Photo credit: Matthew Kalish

Liam Doran will make his third start of the Global Rallycross Championship season in tonight’s event at New Hampshire Motor Speedway. Driving the Liam Doran Motorsport-prepared #33 Monster Energy Citroen C4, he will come off the grid third in his heat, facing Travis Pastrana, Samuel Hubinette, Richard Burton, and Bucky Lasek. Before tonight’s event, Doran answered a few questions as he attempts to make his second main event in a row:

On qualifying and transferring out of the heat race: “Firstly, I shouldn’t really be in that position, because yesterday I got put in a bad situation in seeding and only got one timed lap (due to Ken Block’s accident). So where everyone else got four timed laps to get a fast lap and I only got one, I felt that it was a really bad lap. So I shouldn’t be down anyway, but it is what it is, and I’m going to do what I have to do to get back up to the front. In the heat, yeah I’m in the middle, and next to two guys who are both fast at the start. So all it’s going to come down to is who’s the lucky guy at the start. All the cars are set up to go fast at the start line—mine can do it, I know I can do it, it’s just going to be luck of the draw when the lights go green. I think here I’ve definitely got the speed, if I can get the lead into the first corner I’ll definitely be alright. The track’s quite technical and tough, and it’s difficult to keep the car in one piece because it’s quite an aggressive track on the car, so we’ll see how it goes. I only need to be in the top two to go over to the main, so I think I’ll try to do what I have to do.”

On the longcut as a challenge: “No, it’s not a new challenge for me at all, because I come from European rallycross, where this sport comes from. And in European rallycross, it’s always the long way around, it’s never a shortcut. So the shortcut was actually strange for me when we first did it. So this is kind of back to where I’m more comfortable, what I’m used to, so for me it’s a good thing.”

Photo credit: Matthew Kalish

Comparing the Citroen C4 to his DS3 in Europe: “No, technically they’re identically the same. Even though the chassis are different, the only difference is the length, everything else is exactly the same. In fact, the ratio of length to width is the same, so even though it looks like a bigger car, it’s longer and wider, the DS3 is shorter and thinner, the actual race shell is exactly the same.

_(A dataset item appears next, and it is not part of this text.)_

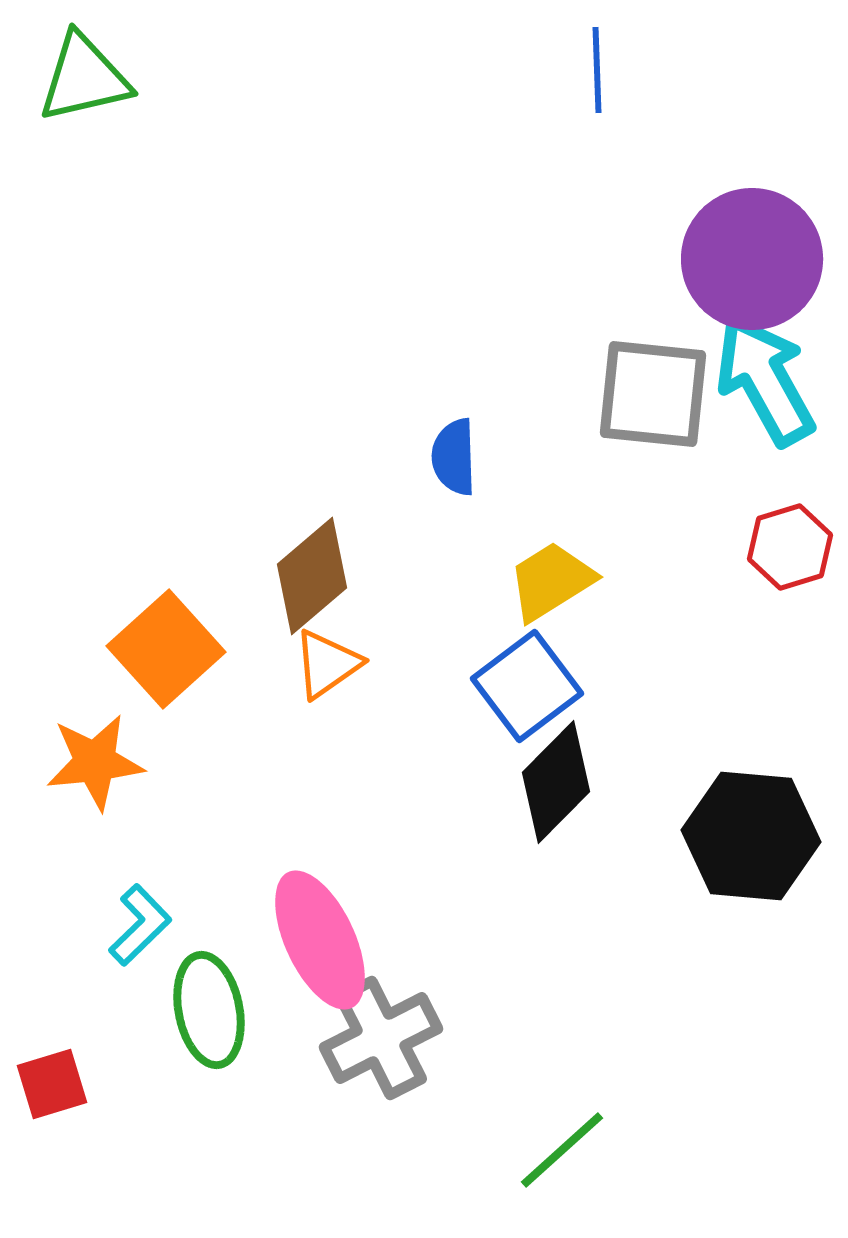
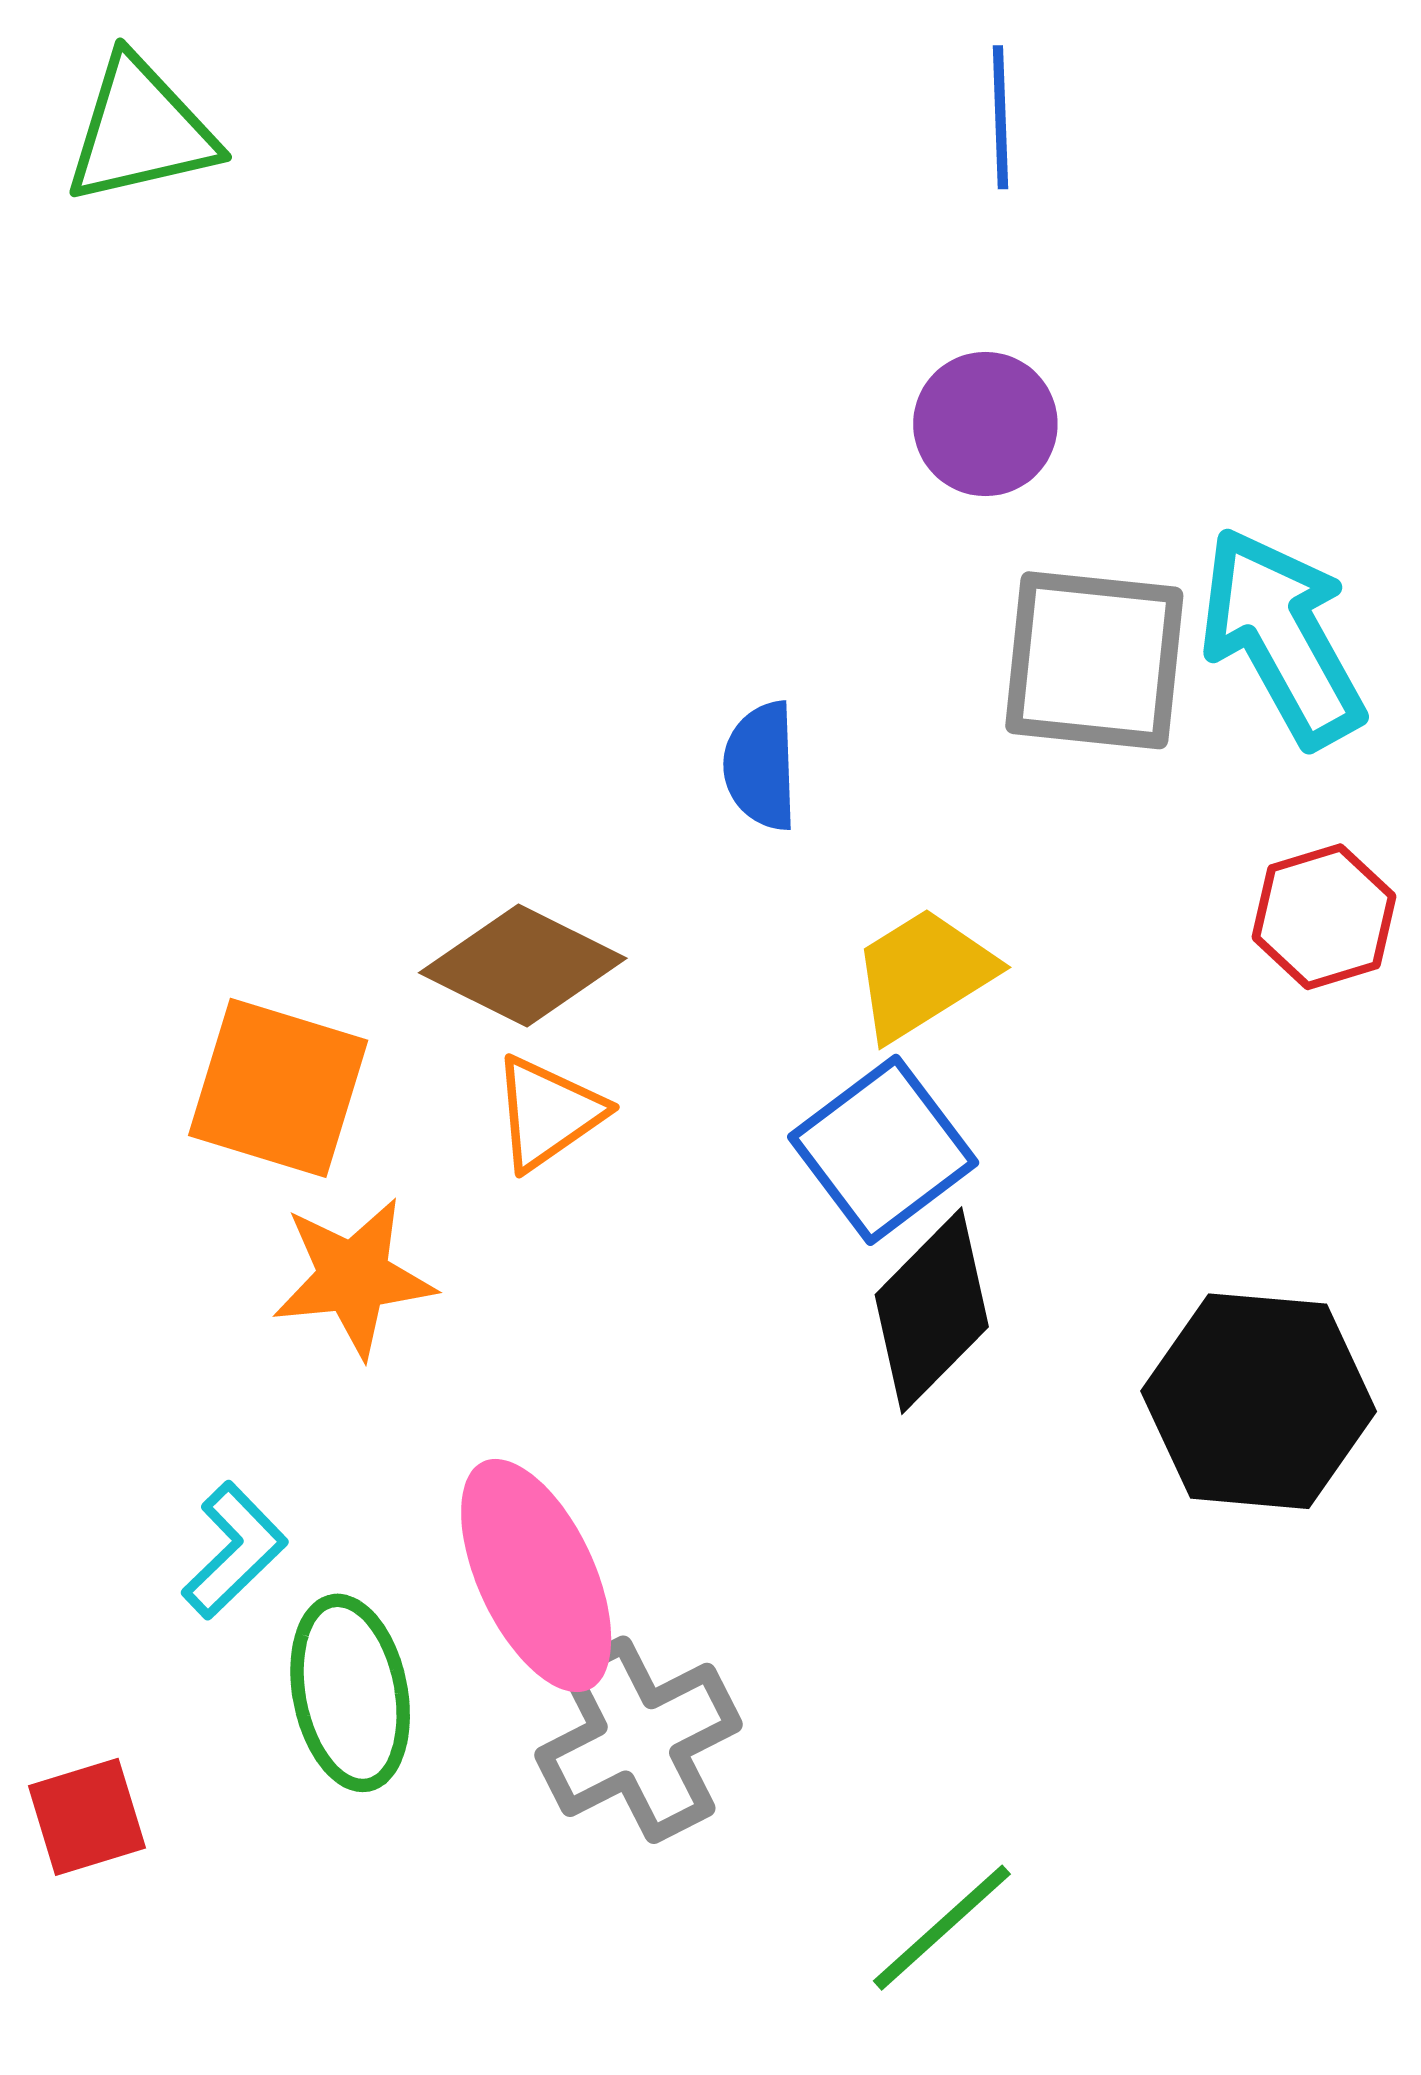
purple circle: (752, 259) -> (985, 424), moved, size x0.6
brown diamond: (312, 576) -> (523, 965), turned 67
orange square: (166, 649) -> (278, 1088), turned -31
orange star: (95, 762) -> (353, 1277), moved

Apart from that, everything else is identical. The engine, transmission, brakes, suspension, it’s all 2012 spec. So (the DS3 is) a newer shape, it’s better for marketing for Citroen, but as far as it goes I actually think this car is faster. So I’m definitely not at a disadvantage by not having a brand new car here.”

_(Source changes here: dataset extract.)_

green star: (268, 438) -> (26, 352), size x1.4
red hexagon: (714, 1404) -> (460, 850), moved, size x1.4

On the technical aspects of the track: “The way they’ve laid out the tabletop is quite difficult, because the cars are too fast to be able to go flat out up the jump. We’re staying flat out up to the jump and we’re clearing it by 10, 20 feet, which is really bad for the car because you’re going four, five feet in the air and completely landing flat. They’re not designed to jump that hard. Apart from that, everything else is reasonably down to the driver, it’s just that if you make a mistake a lot can go wrong with the gap jump obviously. If you overshoot it or fall short a lot can go wrong. Apart from that, I think it’s just trying to equal out how fast you can go to how much you want to finish the race. You can go full throttle and as hard as you want, but you’re not going to finish the race if you do that. So it’s going to be a balance in that four laps in the heat and six in the main, to keep it in one piece, and obviously the winner’s going to be the one who reaches the finish line, so that’s what’s important.”